![]() |
Pemandangan dari B29 |
Suatu hari, seorang teman mengunggah foto-foto suatu tempat
di akun medsosnya. Sekumpulan gunung dan hamparan awan putih yang terpampang
dalam foto menawarkan pemandangan yang sangat menakjubkan, seperti negeri di
atas awan. Saya pikir itu di Probolinggo.
“Ini di Lumajang, tauk!
Namanya B29. Makanya, pulang!” kata teman saya.
Di Lumajang? Sebelah mana? Wah, saya benar-benar surprise ada spot sekeren itu di tanah kelahiran saya! Dalam hati saya pun
bertekad, kalau pulang kampung, saya harus menginjakkan kaki di sana!
Jadi Rebutan ^^
B29. Sekilas namanya mengingatkan saya pada nama pesawat
tempur pada perang dunia II dan nama sabun colek, hihihi. B29 adalah sebutan untuk sebuah bukit di Desa Argosari yang
memiliki ketinggian 2.900 mdpl.
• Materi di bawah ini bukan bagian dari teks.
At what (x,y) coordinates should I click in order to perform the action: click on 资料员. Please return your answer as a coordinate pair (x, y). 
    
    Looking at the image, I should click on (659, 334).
Dari puncaknya, kita bisa menikmati Bromo dari
sisi lain. Selama ini kan view Bromo
yang terkenal dari Penanjakan aja.
B29 baru dua tahun terakhir ini jadi trending topic di kalangan para penyuka travelling. Bukan hanya karena keindahannya, tetapi juga karena
polemik yang mengiringi terpublikasinya tempat ini.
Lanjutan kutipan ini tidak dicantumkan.